(DATA FOR THIS EXERCISE begins)

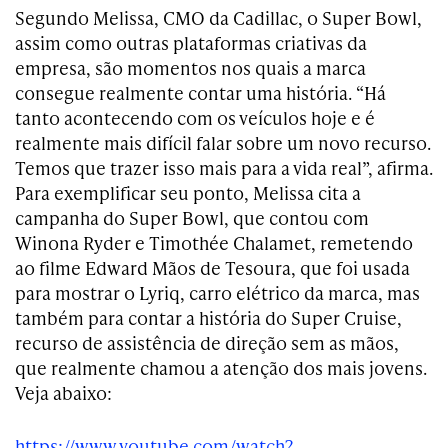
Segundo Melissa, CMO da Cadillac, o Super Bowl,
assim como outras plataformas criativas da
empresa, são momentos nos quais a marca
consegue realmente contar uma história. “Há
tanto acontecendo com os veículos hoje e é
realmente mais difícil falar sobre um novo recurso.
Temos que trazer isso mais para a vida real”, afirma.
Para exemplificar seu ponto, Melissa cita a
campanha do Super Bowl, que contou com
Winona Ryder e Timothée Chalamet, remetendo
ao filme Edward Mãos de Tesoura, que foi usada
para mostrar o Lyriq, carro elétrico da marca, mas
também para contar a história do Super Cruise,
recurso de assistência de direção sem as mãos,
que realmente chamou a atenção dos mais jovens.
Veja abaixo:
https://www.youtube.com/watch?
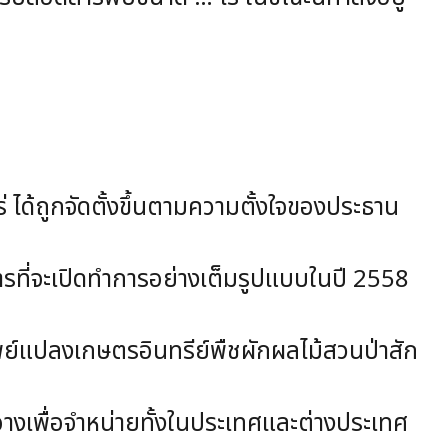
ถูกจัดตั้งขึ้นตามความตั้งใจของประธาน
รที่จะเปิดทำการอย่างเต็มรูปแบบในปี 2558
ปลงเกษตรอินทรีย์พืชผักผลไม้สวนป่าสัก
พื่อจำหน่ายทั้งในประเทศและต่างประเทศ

(DATA FOR THIS EXERCISE ends)
(DATA FOR THIS EXERCISE begins)

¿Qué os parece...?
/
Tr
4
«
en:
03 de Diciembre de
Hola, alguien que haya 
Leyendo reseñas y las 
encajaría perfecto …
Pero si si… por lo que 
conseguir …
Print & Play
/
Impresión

(DATA FOR THIS EXERCISE ends)
(DATA FOR THIS EXERCISE begins)

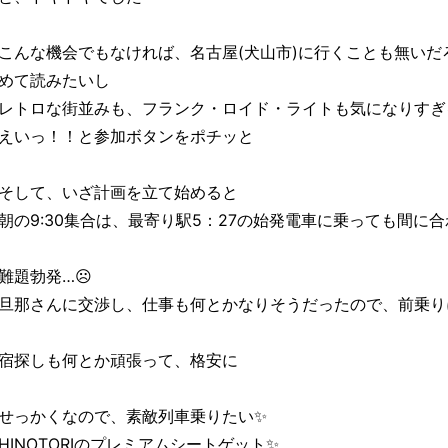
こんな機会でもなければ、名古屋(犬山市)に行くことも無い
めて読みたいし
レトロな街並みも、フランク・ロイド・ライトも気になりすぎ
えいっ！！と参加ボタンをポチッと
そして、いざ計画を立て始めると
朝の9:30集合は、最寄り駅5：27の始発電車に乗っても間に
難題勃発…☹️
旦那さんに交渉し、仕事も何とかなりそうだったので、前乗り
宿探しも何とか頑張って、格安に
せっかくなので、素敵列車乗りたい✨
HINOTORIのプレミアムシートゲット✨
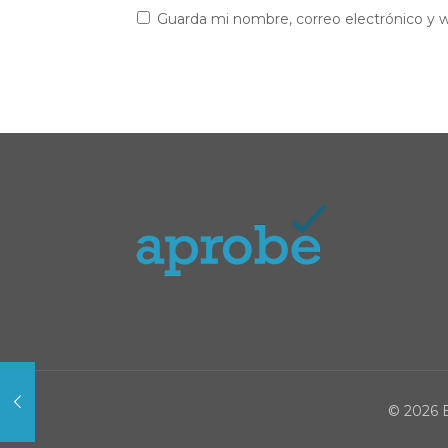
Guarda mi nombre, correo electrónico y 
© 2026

(DATA FOR THIS EXERCISE ends)

-- YOUR ASSIGNMENT --
Of the lines above, quote exactly those from the one with "Segundo Melissa, CMO" through the one with "พื่อจำหน่ายทั้งในประเทศและต่างประเทศ", ends included; pictures stay out.

-- ANSWER TO THIS TASK --
Segundo Melissa, CMO da Cadillac, o Super Bowl,
assim como outras plataformas criativas da
empresa, são momentos nos quais a marca
consegue realmente contar uma história. “Há
tanto acontecendo com os veículos hoje e é
realmente mais difícil falar sobre um novo recurso.
Temos que trazer isso mais para a vida real”, afirma.
Para exemplificar seu ponto, Melissa cita a
campanha do Super Bowl, que contou com
Winona Ryder e Timothée Chalamet, remetendo
ao filme Edward Mãos de Tesoura, que foi usada
para mostrar o Lyriq, carro elétrico da marca, mas
também para contar a história do Super Cruise,
recurso de assistência de direção sem as mãos,
que realmente chamou a atenção dos mais jovens.
Veja abaixo:
https://www.youtube.com/watch?
ถูกจัดตั้งขึ้นตามความตั้งใจของประธาน
รที่จะเปิดทำการอย่างเต็มรูปแบบในปี 2558
ปลงเกษตรอินทรีย์พืชผักผลไม้สวนป่าสัก
พื่อจำหน่ายทั้งในประเทศและต่างประเทศ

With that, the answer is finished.